Monsieur Jorion, je commencerai par dire que je perçois moi aussi l’existence de ces corps intermédiaires comme problématique. Dans un certain monde de l’entreprise, ils sont l’un des maillons essentiels de la productivité dans le sens réducteur de la recherche de profits à court terme. Il s’agit de cette tranche d’individus dans la hiérarchie à qui sont confiés des tâches dites de Management. Leur fonction est de gérer pour un salaire un peu plus élevé, les intrants et extrants du processus de production. Toutes les chaînes d’enseignes fonctionnent de la même manière comme vous le savez : des tâches simplifiées à l’extrême pour pouvoir être confiées à des personnels type étudiants, new migrants, non diplômés, chômeurs, personnes isolées… Le manager a pour mission parmi tant d’autres de veiller à éviter toute constitution de groupement de travailleurs et individualise le mérite par des initiatives du type : désignation de l’employé du mois ou sanction des comportements non productifs.
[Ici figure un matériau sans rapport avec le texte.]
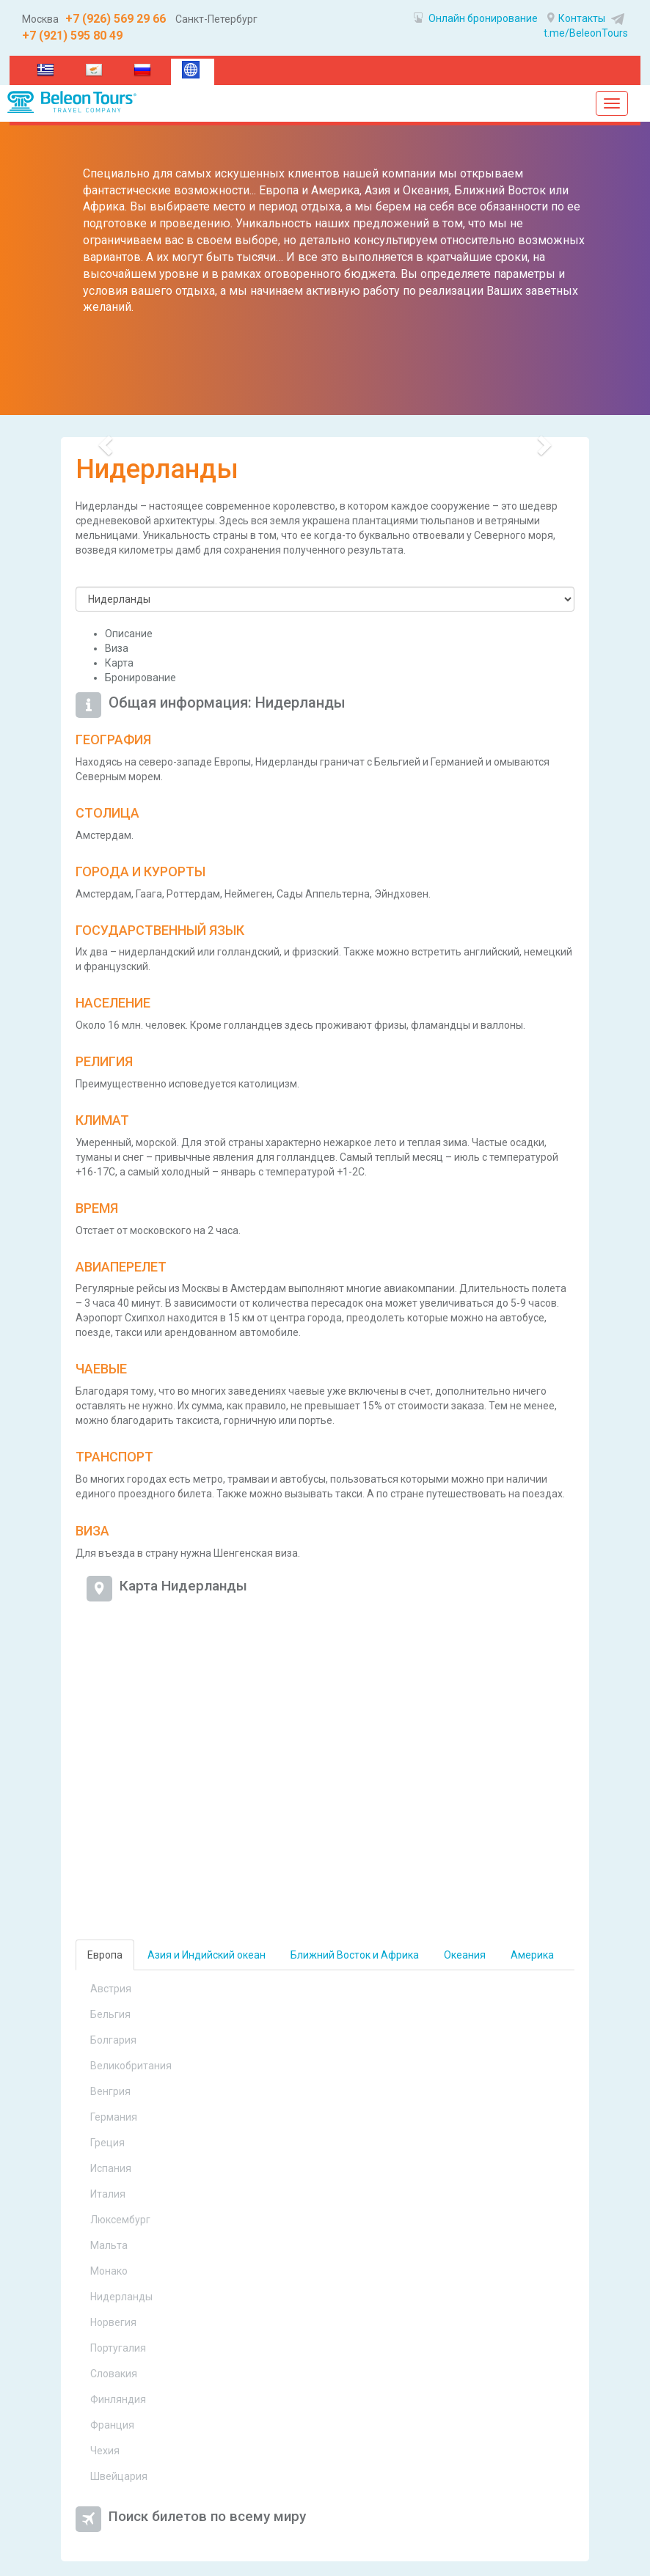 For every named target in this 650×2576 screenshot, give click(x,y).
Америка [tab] (532, 1955)
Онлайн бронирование (476, 18)
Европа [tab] (105, 1955)
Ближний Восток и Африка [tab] (355, 1955)
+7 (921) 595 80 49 (72, 36)
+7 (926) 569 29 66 (114, 19)
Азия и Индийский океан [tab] (206, 1955)
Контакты (576, 18)
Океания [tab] (465, 1955) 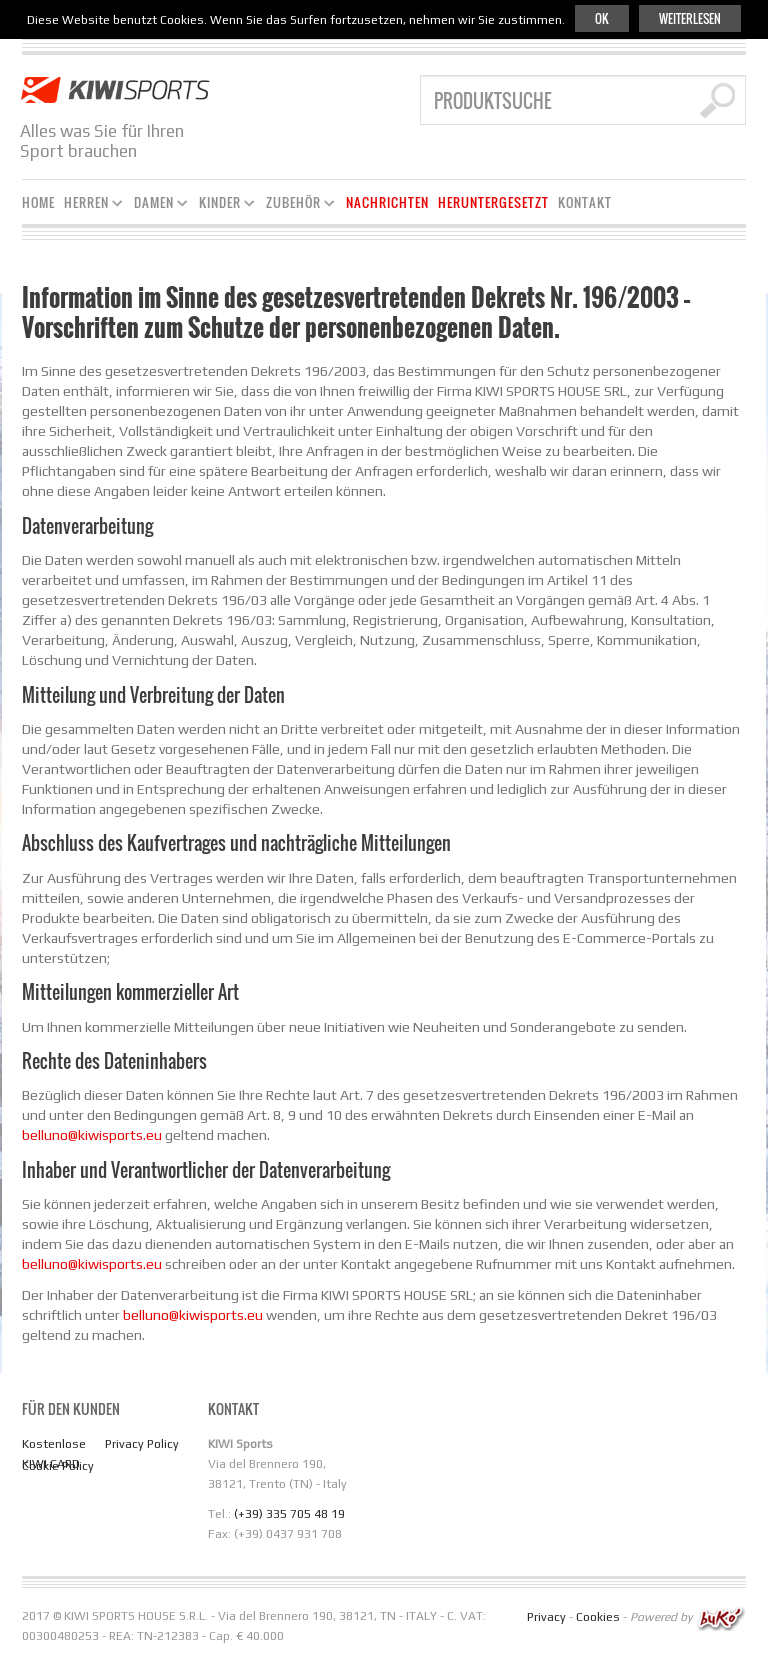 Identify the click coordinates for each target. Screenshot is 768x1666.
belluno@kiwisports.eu (92, 1135)
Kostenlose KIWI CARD (54, 1454)
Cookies (598, 1617)
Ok (602, 18)
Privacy (546, 1617)
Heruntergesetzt (493, 202)
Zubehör (296, 205)
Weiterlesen (690, 18)
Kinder (223, 205)
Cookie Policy (58, 1466)
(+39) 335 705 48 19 (289, 1514)
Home (38, 202)
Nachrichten (387, 202)
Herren (89, 205)
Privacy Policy (142, 1444)
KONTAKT (585, 202)
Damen (157, 205)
Il est l’adjudant en contact avec les troupes qui sur le terrain s’assure que la rentabilité de l’enseigne soit assurée, pour que les dividendes soient versés en temps et en heure aux cadres et aux actionnaires. Son rôle est de surveiller et punir, en service actif sous les ordres et le contrôle d’une hiérarchie distante. Le responsabilité de l’outil de travail par l’employé est nul et la qualité du service à la hauteur. Ces enseignes ont la fâcheuse tendance de s’installer partout, au dépend du commerce de proximité, de l’entrepreneur local, qui par nature devra composer avec ses employés au fil de la relation.
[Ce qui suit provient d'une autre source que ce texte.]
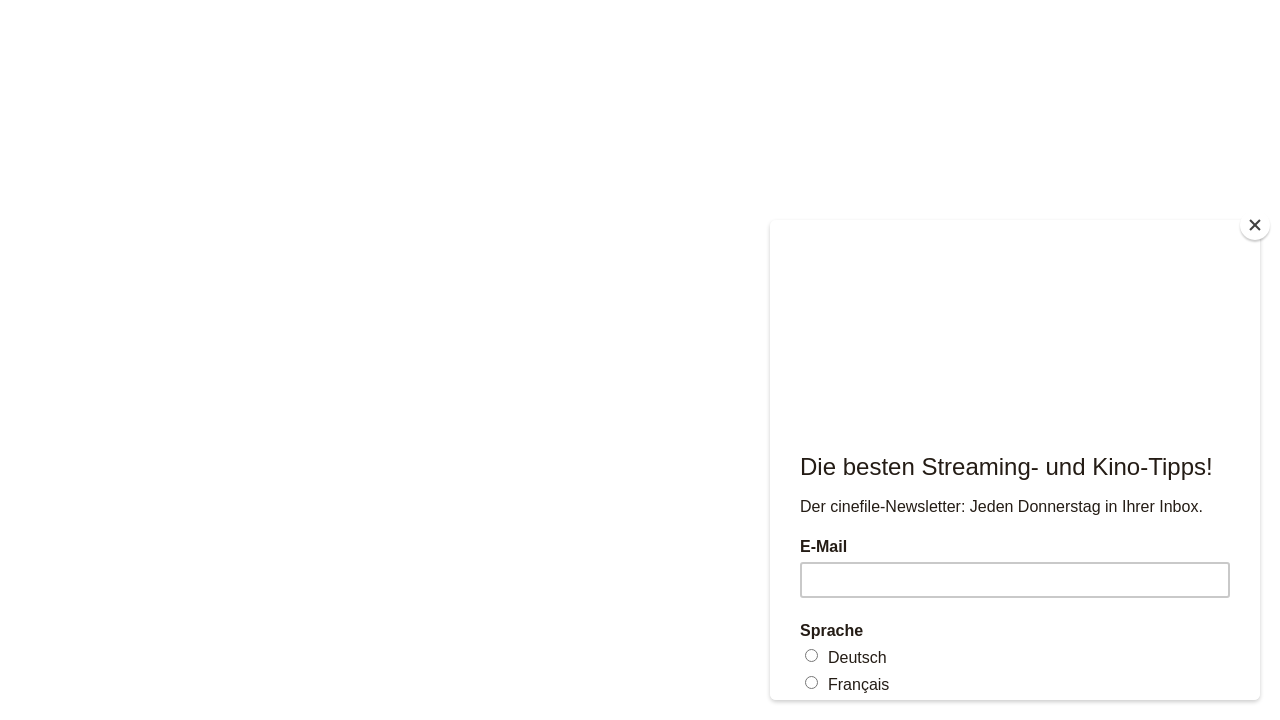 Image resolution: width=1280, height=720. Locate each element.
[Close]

Selon la même maxime, il semblerait que CEO Macron patron de la compagnie France ait désigné son nouveau Chief executive officer, you name it, en la personne de Jean Castex. Lui même ayant recruté une équipe d’Executive general managers… Des personnels donc temporaires dont la mission n’est pas de réfléchir et s’impliquer corps et âme pour produire une politique mais d’appliquer une décision venue d’en haut. En ce sens, Général Macron est à la barre, décide du cap et si la direction suivi ne vous semble pas être celle dont il parlait pendant le confinement comme vous aimez à le rappeler, le Général est dans sa cabine sur le pont supérieur, certains ont déjà essayer de se faire entendre et voir, avec des gilets jaunes, mais il semble sourd à toute vindicte !
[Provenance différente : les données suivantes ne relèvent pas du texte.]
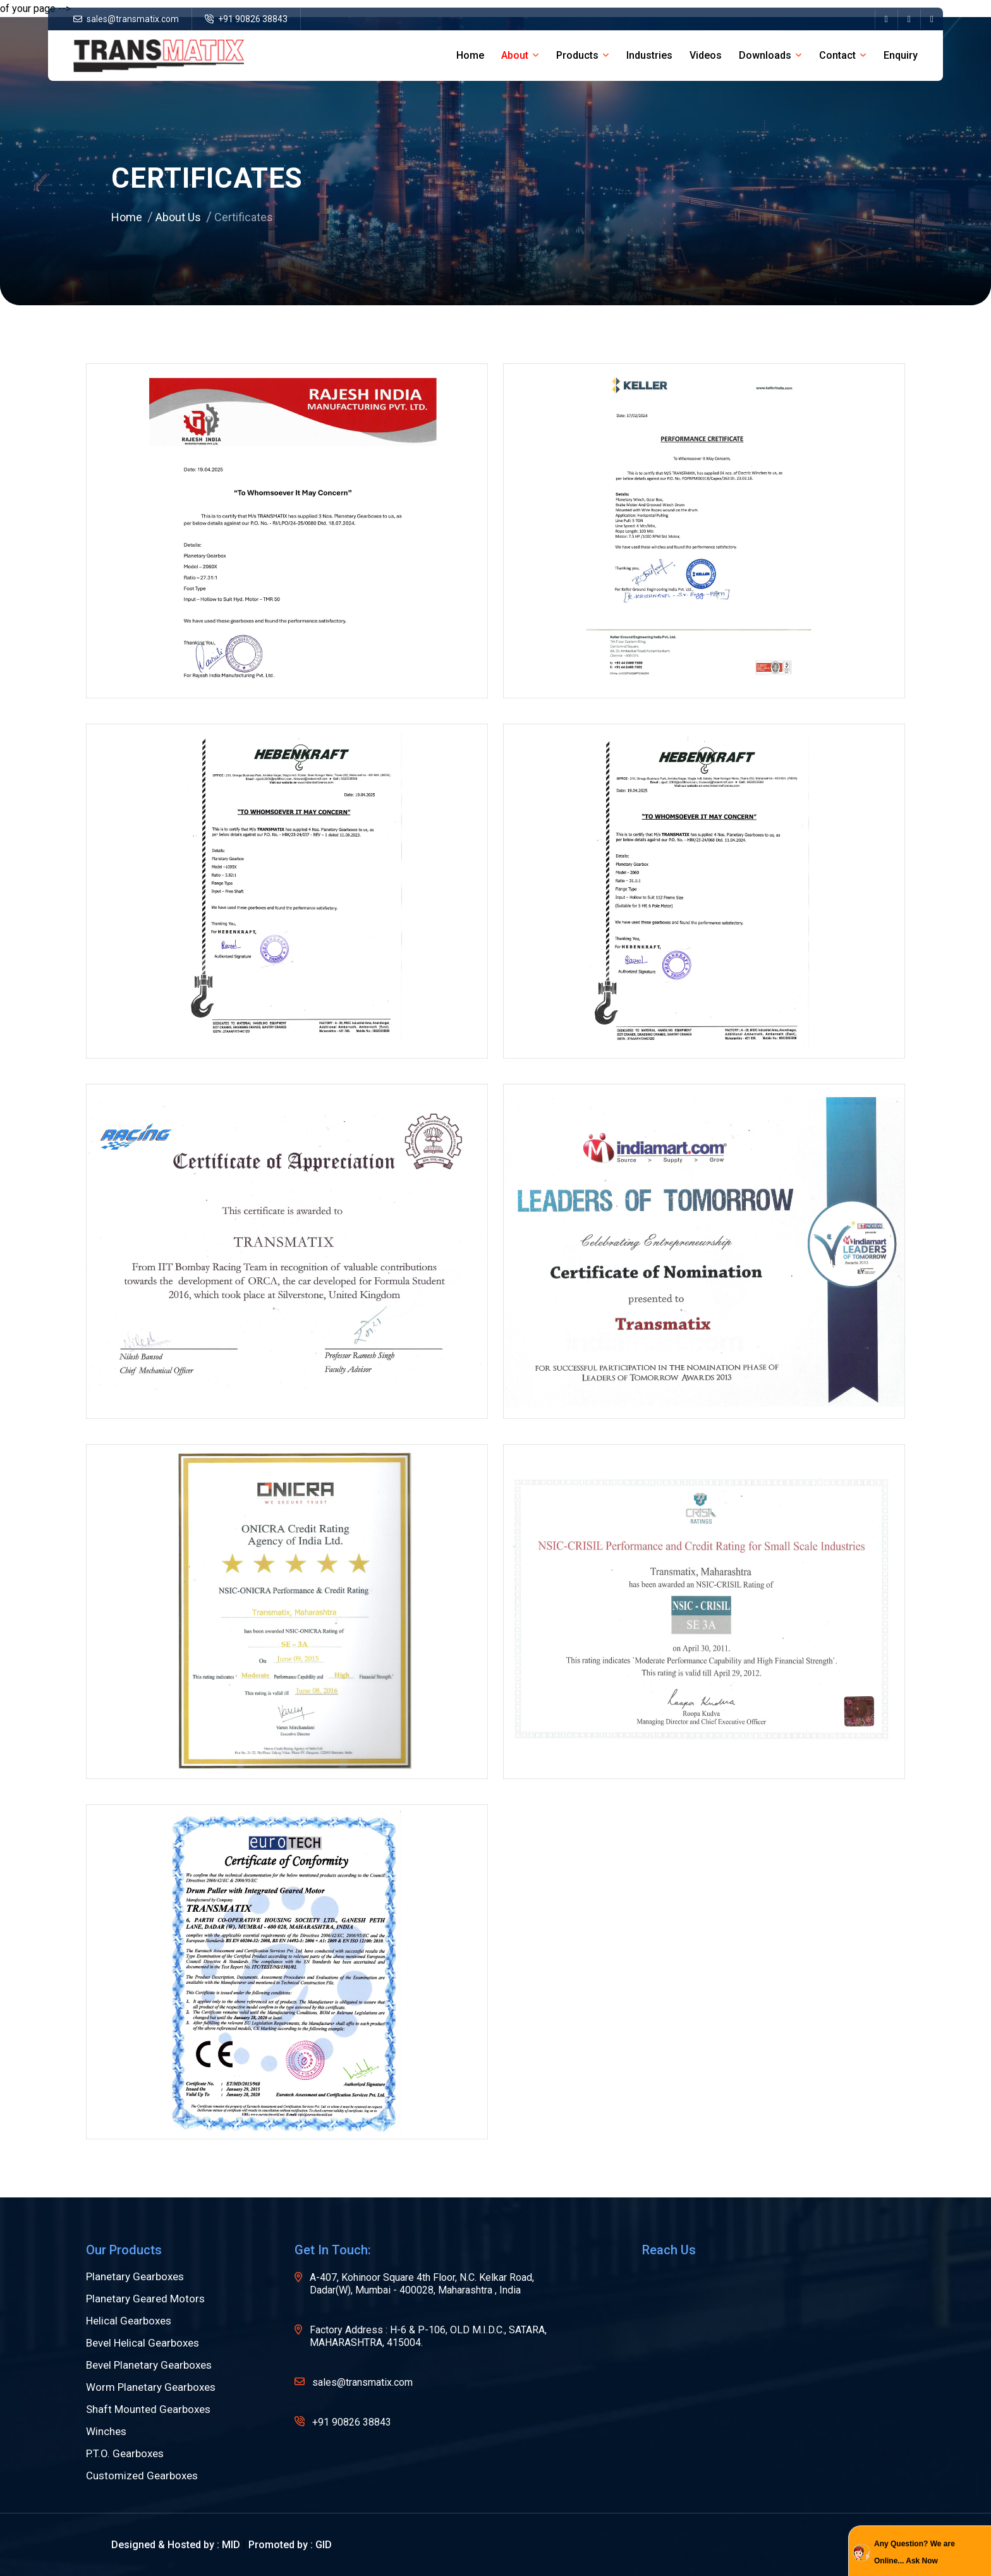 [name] (886, 19)
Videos (706, 55)
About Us (178, 217)
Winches (106, 2431)
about (514, 55)
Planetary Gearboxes (135, 2276)
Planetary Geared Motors (145, 2298)
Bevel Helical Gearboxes (142, 2343)
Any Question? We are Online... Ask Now (914, 2552)
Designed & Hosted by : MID (175, 2545)
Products (577, 55)
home (470, 55)
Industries (649, 55)
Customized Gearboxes (142, 2475)
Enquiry (901, 55)
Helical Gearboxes (128, 2321)
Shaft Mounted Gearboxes (148, 2409)
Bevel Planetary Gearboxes (149, 2365)
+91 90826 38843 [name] (246, 19)
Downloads (765, 55)
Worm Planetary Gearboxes (151, 2387)
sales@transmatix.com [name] (126, 19)
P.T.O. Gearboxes (125, 2453)
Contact (837, 55)
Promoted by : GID (290, 2545)
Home (126, 217)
Cependant, j’attire votre attention sur un phénomène se produisant parallèlement depuis plusieurs années, nourrissant cette personnification du pouvoir : la disparition de certains corps intermédiaires comme celui des diplomates, pointée par certains universitaires (Maurice Vaïsse). Ainsi les chefs d’Etats aiment de plus en plus à voyager et à se rencontrer intimement lors d’évènements internationaux, seuls ou à plusieurs, pour constituer des alliances. Le budget des affaires étrangères à largement diminué et ces hauts fonctionnaires qui s’impliquaient dans la construction des relations internationales sur le long terme sont désormais marginalisés dans les négociations, chaque président constituant son réseau à partir de personnes qui lui seront alors dévoués. La verticalisation du pouvoir s’intensifie, les intérêts personnels grandissent, l’idée de nation se dilue dans des politiques à court terme, sur un schéma similaire à celui du monde compétitif de l’entreprise à capitaux privés. The Board of Directors ou les actionnaires majoritaires sont les hommes de l’ombre qui nouent et dénouent les élections usant des ficelles que l’on connait : soutien financier, médiatique, intellectuel et stratégique à un volontaire préalablement adoubé.
Je vois dans l’exemple du gouvernement Macron 2 l’expression d’un autoritarisme hiérarchique qui infantilise et cristallise des mécontentements encore d’avantage. Pour rejoindre votre référence révolutionnaire, l’idée de suppression de ces classes managériales qui aspirent toujours à des positions plus élevées dans la hiérarchie du pouvoir, semble bien être une utopie que dans un élan de reforme la Terreur a signifié. C’est peut-être en cherchant d’avantage l’implication / adhésion de ces corps intermédiaires dans le processus de décision que l’équilibre se trouvera. Ainsi, les questions de rivalité souvent bien masculines devront faire place à d’avantage de collaboration entre appétants politiques pour permettre à un intérêt collectif et à un cap d’émerger collégialement. Pour différentes raisons, les femmes seront donc plus profilées pour devenir les leaders désignés de demain, laissant place à une sensibilité différente de l’autorité de s’exprimer je pense.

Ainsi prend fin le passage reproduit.